A long while without links: I blame December deadlines and moving studio. A shame, given we’d been collecting a whole series of links on the studio mailing list; time to rectify that by sharing them with you, starting with a selection of articles connected by the theme of drawing.
Hand grid with guide grid by atduskgreg on Flickr
Melt Triptych – Center Portrait from Peter Esveld on Vimeo.
Drawing Machines 2009 – the blog that kicked off the idea for this post, which we found after they linked to our little Inductive Truck prototype.
Accompanying a Fall 2009 class at ITP, the blog is full of links to all sorts of automated and programattic drawing devices, as well as examples of final work. I particularly liked Greg Borenstein’s post on drawing grids distorted by gravity, in an attempt to make visible the weight of objects, and enjoyed Peter Esveld’s Melt Triptych (also above) a lot.
Edward Zajec ram2/9 plotter drawing 1969
A lovely selection of plotter drawings from the 1960s – a very early example of artwork created entirely digitally, with a surprising variety of styles on display.
And how about this: the Great Diagrams in Anthropology, Linguistics, & Social Theory pool over on Flickr, full of diagrams of linguistic constructions, social spaces, Polynesian tattoos, and suchlike.

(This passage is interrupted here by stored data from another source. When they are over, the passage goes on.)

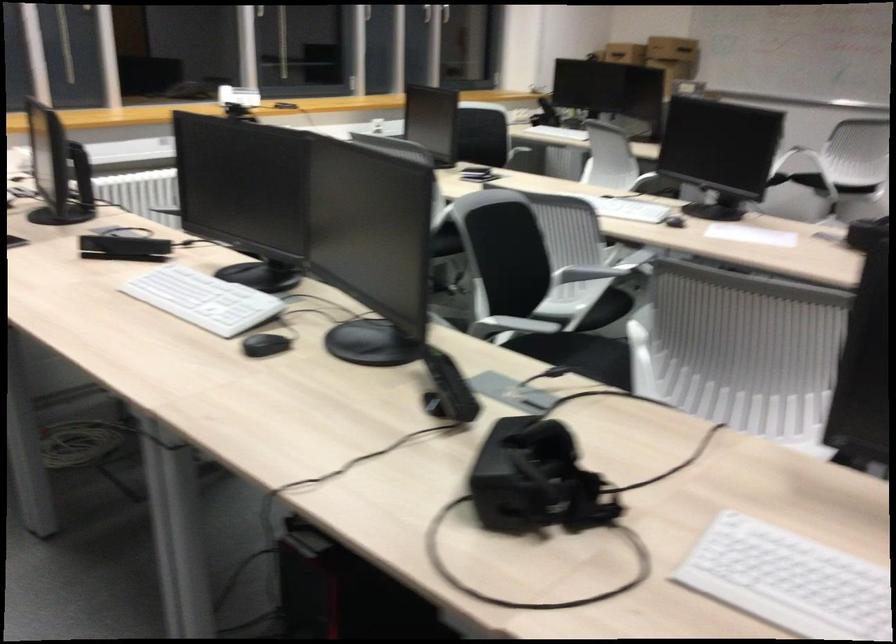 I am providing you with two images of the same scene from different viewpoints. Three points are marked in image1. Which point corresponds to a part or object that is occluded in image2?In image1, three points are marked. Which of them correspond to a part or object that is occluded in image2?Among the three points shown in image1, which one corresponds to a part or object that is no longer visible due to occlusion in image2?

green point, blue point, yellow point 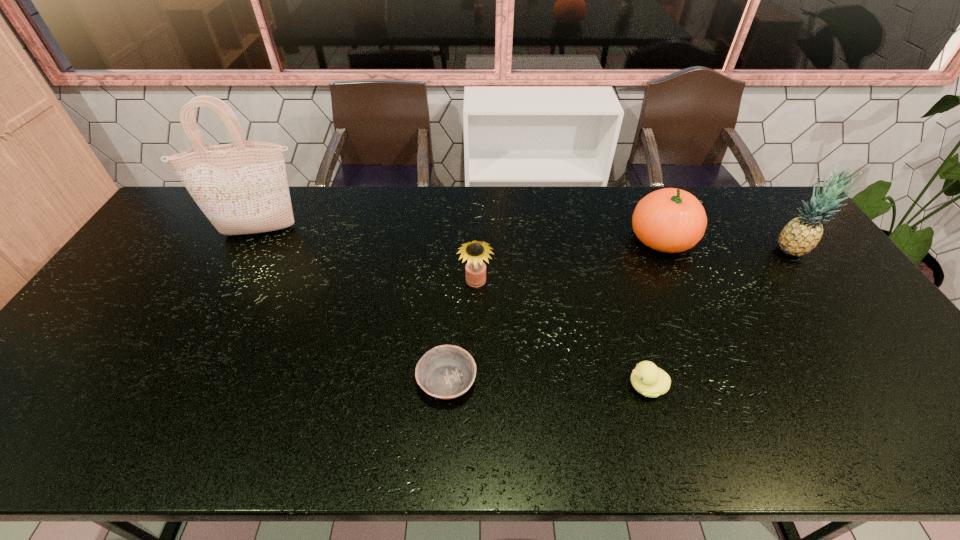 At what (x,y) coordinates should I click in order to perform the action: click on free location located 0.340m on the front of the second tallest object. Please return your answer as a coordinate pair (x, y). Looking at the image, I should click on (868, 354).

This screenshot has height=540, width=960. What are the coordinates of `vacant space located 0.150m on the face of the fourth farthest object` in the screenshot? It's located at (475, 337).

The width and height of the screenshot is (960, 540). What are the coordinates of `free space located on the right of the second object from right to left` in the screenshot? It's located at 767,238.

Identify the location of vacant area situated at the beak of the fifth tallest object. The width and height of the screenshot is (960, 540). (539, 386).

Locate an element on the screen. vacant space located at the beak of the fifth tallest object is located at coordinates (551, 386).

The height and width of the screenshot is (540, 960). Find the location of `free space located 0.200m at the beak of the fifth tallest object`. free space located 0.200m at the beak of the fifth tallest object is located at coordinates (542, 386).

Find the location of `free region located 0.160m on the left of the bowl`. free region located 0.160m on the left of the bowl is located at coordinates (350, 381).

Locate an element on the screen. shopping bag at the far edge is located at coordinates pyautogui.click(x=242, y=188).

This screenshot has height=540, width=960. What are the coordinates of `pumpkin located in the far edge section of the desktop` in the screenshot? It's located at (671, 220).

In order to click on object present at the right edge in this screenshot , I will do `click(801, 235)`. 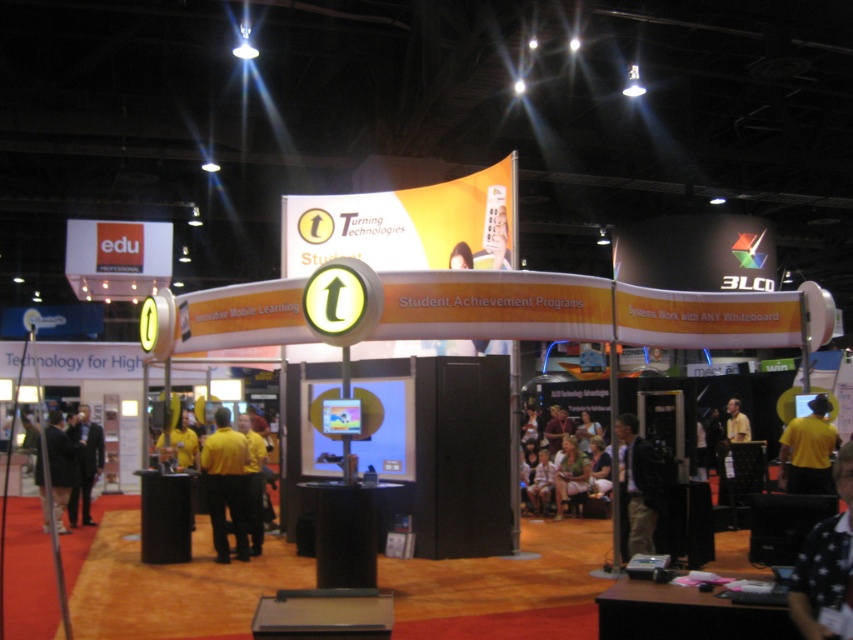 You are at the Turning Technologies booth and need to hand out promotional materials. You have two shirts to distribute, the yellow shirt at lower left and the light green fabric shirt at center. Which shirt should you give to a visitor standing closer to the entrance of the booth?

The yellow shirt at lower left is closer to the viewer than the light green fabric shirt at center, so you should give the yellow shirt at lower left to the visitor near the entrance.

Exciting.
Untitled, Computer print-out with coloured pen and ink, Harold Cohen, 1969, from the V&A collection
And we – we being BERG – can’t talk about computer art without reference to Cybernetic Serendipity, the 1968 exhibition of computer art originally shown at the ICA. There’s a nice overview of it – and its importance – at the ICA website, and also in these original descriptions from its curator, Jasia Reichardt.
The Harold Cohen above is a lovely sample of it – its gridded pattern of cursive loops remind me a little of the distortion patterns Matt was playing with a while back.